The rate has cooled since late 2025, when inflation ran at 2.8% in December, before dropping to 2.4% in January and holding there in February. The February figure also marked the lowest year-on-year CPI inflation since December 2023, when the annual rate was 1.2%, according to the agency’s published series. Inflation is calculated by comparing the CPI level with the same month a year earlier, reflecting broad price movements faced by consumers across the Netherlands.
CBS said price developments for international flights pushed inflation higher in February. International flight prices were 0.2% higher than a year earlier, after being 9.7% lower year on year in January. Clothing and footwear price changes also contributed to upward pressure. The agency’s breakdown showed transport-related costs had a larger pull on the annual rate than a month earlier, even as several everyday categories posted more moderate year-on-year increases.
Food prices ease
Food and non-alcoholic beverages moderated and weighed on the headline figure, CBS said. Prices in that category were 1.2% higher than a year earlier in February, down from a 2.0% annual increase in January. In contribution terms, food and non-alcoholic beverages added 0.14 percentage points to overall inflation in February, compared with 0.24 points a month earlier. The easing helped offset firmer price changes in travel-related items and some consumer goods, within the CPI basket used for national tracking.

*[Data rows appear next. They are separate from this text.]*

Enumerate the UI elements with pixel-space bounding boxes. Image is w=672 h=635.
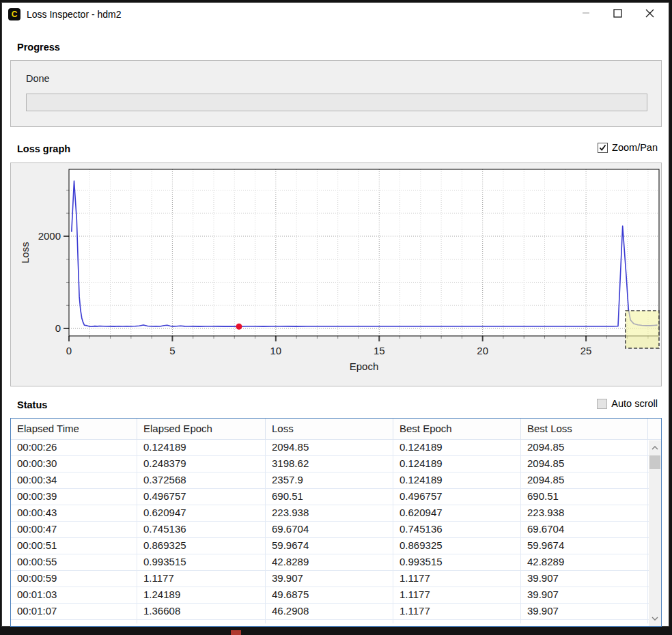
zoom-pan-label: Zoom/Pan (612, 142, 658, 153)
table-cell: 39.907 (266, 571, 393, 587)
table-cell: 1.36608 (137, 604, 266, 619)
table-cell: 0.869325 (393, 538, 521, 554)
chevron-down-icon (652, 617, 658, 621)
column-header[interactable]: Best Loss (521, 419, 648, 439)
table-header-row: Elapsed TimeElapsed EpochLossBest EpochB… (11, 419, 661, 440)
maximize-button[interactable] (602, 3, 634, 23)
table-row[interactable]: 00:00:470.74513669.67040.74513669.6704 (11, 522, 661, 538)
table-cell: 0.496757 (393, 489, 521, 505)
scroll-down-button[interactable] (649, 612, 661, 625)
scroll-up-button[interactable] (649, 442, 661, 454)
table-cell: 00:00:26 (11, 440, 137, 455)
table-cell: 39.907 (521, 587, 648, 603)
table-row[interactable]: 00:00:260.1241892094.850.1241892094.85 (11, 440, 661, 456)
progress-section-label: Progress (17, 42, 60, 53)
progress-status-text: Done (26, 73, 50, 84)
column-header[interactable]: Best Epoch (393, 419, 521, 439)
table-cell: 1.1177 (393, 571, 521, 587)
table-cell: 2094.85 (521, 472, 648, 488)
column-header[interactable]: Loss (266, 419, 393, 439)
x-tick-label: 25 (580, 345, 592, 356)
table-cell: 0.124189 (393, 472, 521, 488)
table-cell: 0.993515 (393, 554, 521, 570)
table-cell: 59.9674 (266, 538, 393, 554)
checkbox-checked-icon (598, 143, 608, 153)
table-cell: 2357.9 (266, 472, 393, 488)
y-tick-label: 0 (55, 322, 61, 334)
table-cell: 00:01:07 (11, 604, 137, 619)
table-row[interactable]: 00:01:031.2418949.68751.117739.907 (11, 587, 661, 604)
table-cell: 2094.85 (521, 456, 648, 472)
auto-scroll-checkbox[interactable]: Auto scroll (597, 398, 658, 409)
column-header[interactable]: Elapsed Epoch (137, 419, 266, 439)
app-window: C Loss Inspector - hdm2 Progress Done Lo… (1, 2, 669, 627)
table-cell: 00:00:47 (11, 522, 137, 537)
table-cell: 00:00:34 (11, 472, 137, 488)
table-cell: 42.8289 (266, 554, 393, 570)
table-cell: 00:00:43 (11, 505, 137, 521)
close-button[interactable] (634, 3, 666, 23)
table-cell: 1.49027 (137, 620, 266, 623)
table-row[interactable]: 00:00:340.3725682357.90.1241892094.85 (11, 472, 661, 489)
table-cell: 223.938 (266, 505, 393, 521)
column-header[interactable]: Elapsed Time (11, 419, 137, 439)
table-row[interactable]: 00:00:591.117739.9071.117739.907 (11, 571, 661, 587)
checkbox-unchecked-icon (597, 399, 607, 409)
app-icon: C (8, 8, 20, 20)
table-cell: 39.907 (521, 604, 648, 619)
loss-graph-section-label: Loss graph (17, 143, 70, 154)
table-cell: 2094.85 (266, 440, 393, 455)
zoom-selection-box[interactable] (626, 311, 659, 348)
table-scrollbar[interactable] (649, 440, 661, 626)
table-row[interactable]: 00:00:430.620947223.9380.620947223.938 (11, 505, 661, 522)
window-title: Loss Inspector - hdm2 (27, 3, 122, 26)
table-row[interactable]: 00:00:510.86932559.96740.86932559.9674 (11, 538, 661, 554)
progress-groupbox: Done (10, 60, 662, 127)
table-cell: 00:00:59 (11, 571, 137, 587)
table-cell: 0.993515 (137, 554, 266, 570)
table-row[interactable]: 00:00:550.99351542.82890.99351542.8289 (11, 554, 661, 571)
table-cell: 0.124189 (393, 456, 521, 472)
table-cell: 690.51 (521, 489, 648, 505)
table-cell: 49.6875 (266, 587, 393, 603)
loss-chart[interactable]: 051015202502000EpochLoss (11, 163, 661, 386)
y-tick-label: 2000 (38, 230, 61, 242)
table-cell: 39.907 (521, 620, 648, 623)
table-cell: 0.372568 (137, 472, 266, 488)
table-cell: 00:00:39 (11, 489, 137, 505)
table-body[interactable]: 00:00:260.1241892094.850.1241892094.8500… (11, 440, 661, 623)
table-row[interactable]: 00:00:390.496757690.510.496757690.51 (11, 489, 661, 505)
table-cell: 00:00:30 (11, 456, 137, 472)
progress-bar (26, 94, 647, 111)
table-cell: 0.620947 (393, 505, 521, 521)
scrollbar-thumb[interactable] (649, 455, 660, 469)
zoom-pan-checkbox[interactable]: Zoom/Pan (598, 142, 658, 153)
y-axis-title: Loss (19, 242, 31, 264)
table-cell: 00:01:11 (11, 620, 137, 623)
x-tick-label: 15 (374, 345, 385, 356)
x-axis-title: Epoch (350, 361, 379, 372)
title-bar[interactable]: C Loss Inspector - hdm2 (2, 3, 669, 26)
loss-graph-panel[interactable]: 051015202502000EpochLoss (10, 163, 662, 386)
table-cell: 0.496757 (137, 489, 266, 505)
table-cell: 42.8289 (521, 554, 648, 570)
table-row[interactable]: 00:00:300.2483793198.620.1241892094.85 (11, 456, 661, 472)
minimize-button[interactable] (570, 3, 602, 23)
x-tick-label: 10 (270, 345, 281, 356)
background-red-sliver (231, 630, 241, 635)
table-row[interactable]: 00:01:071.3660846.29081.117739.907 (11, 604, 661, 620)
table-cell: 690.51 (266, 489, 393, 505)
x-tick-label: 0 (66, 345, 72, 356)
table-cell: 1.24189 (137, 587, 266, 603)
table-cell: 0.620947 (137, 505, 266, 521)
table-cell: 1.1177 (393, 604, 521, 619)
x-tick-label: 20 (477, 345, 488, 356)
table-cell: 46.2908 (266, 604, 393, 619)
minimize-icon (582, 9, 590, 17)
table-row[interactable]: 00:01:111.4902751.91731.117739.907 (11, 620, 661, 623)
table-cell: 1.1177 (137, 571, 266, 587)
table-cell: 3198.62 (266, 456, 393, 472)
chevron-up-icon (652, 446, 658, 450)
table-cell: 0.124189 (137, 440, 266, 455)
plot-area (69, 169, 659, 336)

Housing and utilities made the largest single contribution to February’s annual CPI increase, accounting for 0.87 percentage points, down slightly from 0.93 points in January. Restaurants and accommodation services contributed 0.35 points, while transport also added 0.35 points, up from 0.24 a month earlier. Miscellaneous goods and services contributed 0.22 points and recreation, sport and culture added 0.16 points. Clothing and footwear contributed 0.01 points after a negative contribution in January.
EU comparison
Alongside the national CPI, CBS publishes the European Harmonised Index of Consumer Prices, a measure designed for comparison across the European Union. On that basis, Dutch inflation was 2.3% year on year in February, up from 2.2% in January. Euro area inflation rose to 1.9% in February from 1.7% in January. CBS notes that the harmonised measure excludes owner-occupied housing costs, which are reflected differently in the national CPI.

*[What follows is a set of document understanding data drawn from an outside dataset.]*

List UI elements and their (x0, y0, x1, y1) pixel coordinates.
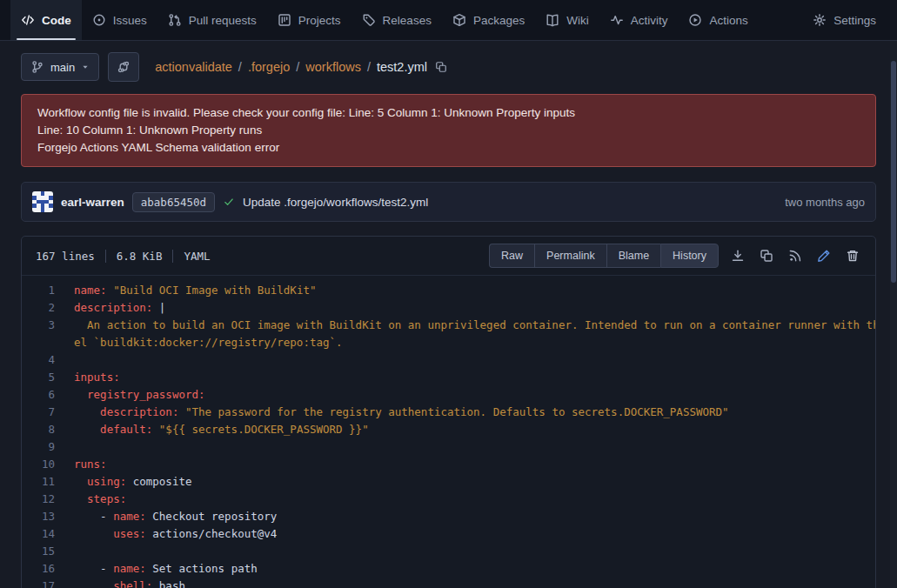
permalink-button[interactable]: Permalink (534, 244, 606, 268)
commit-author-link[interactable]: earl-warren (61, 196, 124, 209)
download-button[interactable] (729, 247, 746, 264)
divider (172, 250, 173, 263)
delete-file-button[interactable] (844, 247, 861, 264)
edit-file-button[interactable] (815, 247, 833, 264)
line-number[interactable]: 8 (22, 421, 74, 438)
code-line: 8 default: "${{ secrets.DOCKER_PASSWORD … (22, 421, 875, 438)
code-line: 12 steps: (22, 491, 875, 508)
compare-button[interactable] (108, 52, 139, 82)
raw-button[interactable]: Raw (489, 244, 534, 268)
code-line-content: uses: actions/checkout@v4 (74, 525, 875, 543)
file-icon-actions (729, 247, 867, 264)
branch-selector[interactable]: main (21, 53, 99, 81)
git-branch-icon (30, 60, 44, 74)
line-number[interactable]: 15 (22, 543, 74, 560)
repo-nav: Code Issues Pull requests Projects Relea… (0, 0, 897, 41)
history-button[interactable]: History (660, 244, 719, 268)
line-number[interactable]: 16 (22, 560, 74, 578)
repo-file-page: Code Issues Pull requests Projects Relea… (0, 0, 897, 588)
issue-opened-icon (92, 13, 106, 27)
line-number[interactable]: 14 (22, 525, 74, 543)
line-number[interactable]: 10 (22, 456, 74, 473)
code-line: 16 - name: Set actions path (22, 560, 875, 578)
rss-icon (788, 249, 802, 263)
line-number[interactable]: 3 (22, 317, 74, 334)
tab-label: Code (42, 14, 71, 27)
commit-message-link[interactable]: Update .forgejo/workflows/test2.yml (243, 196, 428, 209)
tab-wiki[interactable]: Wiki (535, 0, 599, 40)
tab-pull-requests[interactable]: Pull requests (157, 0, 267, 40)
code-line: 14 uses: actions/checkout@v4 (22, 525, 875, 543)
line-number[interactable]: 12 (22, 491, 74, 508)
scrollbar-thumb[interactable] (891, 61, 896, 283)
tab-actions[interactable]: Actions (678, 0, 758, 40)
line-number[interactable]: 9 (22, 438, 74, 456)
error-line: Line: 10 Column 1: Unknown Property runs (37, 122, 860, 139)
breadcrumb: actionvalidate / .forgejo / workflows / … (155, 60, 447, 74)
tab-code[interactable]: Code (10, 0, 82, 40)
commit-status-check-icon[interactable] (223, 196, 235, 208)
code-line: 15 (22, 543, 875, 560)
line-number[interactable]: 13 (22, 508, 74, 525)
line-number[interactable]: 6 (22, 386, 74, 404)
caret-down-icon (81, 63, 90, 71)
code-line: 6 registry_password: (22, 386, 875, 404)
code-line: 13 - name: Checkout repository (22, 508, 875, 525)
line-number[interactable]: 17 (22, 578, 74, 588)
line-number[interactable]: 2 (22, 299, 74, 317)
tab-label: Packages (473, 14, 525, 27)
error-banner: Workflow config file is invalid. Please … (21, 94, 876, 167)
copy-icon (435, 61, 447, 73)
code-line-content: An action to build an OCI image with Bui… (74, 317, 875, 334)
line-number[interactable]: 1 (22, 282, 74, 299)
tab-settings[interactable]: Settings (802, 0, 887, 40)
copy-path-button[interactable] (435, 61, 447, 73)
tab-label: Projects (298, 14, 341, 27)
file-toolbar: main actionvalidate / .forgejo / workflo… (0, 41, 897, 91)
breadcrumb-repo-link[interactable]: actionvalidate (155, 60, 232, 74)
breadcrumb-dir-link[interactable]: .forgejo (248, 60, 290, 74)
commit-sha-badge[interactable]: abab65450d (132, 192, 215, 212)
line-number[interactable]: 7 (22, 404, 74, 421)
file-lines-count: 167 lines (36, 250, 95, 263)
tab-label: Activity (631, 14, 668, 27)
code-line-content: steps: (74, 491, 875, 508)
page-scrollbar[interactable] (890, 0, 897, 588)
code-line-content: - name: Set actions path (74, 560, 875, 578)
avatar[interactable] (32, 191, 53, 212)
code-line-content: - name: Checkout repository (74, 508, 875, 525)
file-view: 167 lines 6.8 KiB YAML Raw Permalink Bla… (21, 236, 876, 588)
code-line-content: inputs: (74, 369, 875, 386)
code-line: 17 shell: bash (22, 578, 875, 588)
tab-packages[interactable]: Packages (442, 0, 535, 40)
tab-issues[interactable]: Issues (82, 0, 157, 40)
tab-releases[interactable]: Releases (351, 0, 442, 40)
edit-pencil-icon (817, 249, 831, 263)
book-icon (546, 13, 559, 27)
line-number[interactable] (22, 334, 74, 351)
tab-activity[interactable]: Activity (599, 0, 679, 40)
line-number[interactable]: 5 (22, 369, 74, 386)
code-lines: 1name: "Build OCI Image with BuildKit"2d… (22, 276, 875, 588)
code-line: 10runs: (22, 456, 875, 473)
line-number[interactable]: 11 (22, 473, 74, 491)
code-line: 3 An action to build an OCI image with B… (22, 317, 875, 334)
tab-projects[interactable]: Projects (267, 0, 351, 40)
file-header: 167 lines 6.8 KiB YAML Raw Permalink Bla… (22, 237, 875, 276)
play-circle-icon (688, 13, 702, 27)
error-line: Workflow config file is invalid. Please … (37, 104, 860, 122)
copy-content-button[interactable] (758, 247, 775, 264)
tab-label: Releases (383, 14, 432, 27)
file-language: YAML (184, 250, 210, 263)
line-number[interactable]: 4 (22, 351, 74, 369)
blame-button[interactable]: Blame (606, 244, 660, 268)
code-line-content: el `buildkit:docker://registry/repo:tag`… (74, 334, 875, 351)
breadcrumb-separator: / (296, 60, 299, 74)
rss-feed-button[interactable] (787, 247, 804, 264)
code-line: 9 (22, 438, 875, 456)
code-line: 5inputs: (22, 369, 875, 386)
code-line: el `buildkit:docker://registry/repo:tag`… (22, 334, 875, 351)
breadcrumb-dir-link[interactable]: workflows (305, 60, 361, 74)
code-line: 4 (22, 351, 875, 369)
code-line-content (74, 438, 875, 456)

Within the harmonised index used for EU comparisons, CBS said energy including motor fuels was unchanged from a year earlier in the Netherlands, compared with a 3.2% annual decline in the euro area. Services inflation stood at 4.2% in the Netherlands versus 3.4% in the euro area, while non-energy industrial goods rose 0.4% versus 0.7%. Food, beverages and tobacco increased 1.4% in the Netherlands against 2.6% in the euro area, leaving the Dutch overall rate higher in February 2026.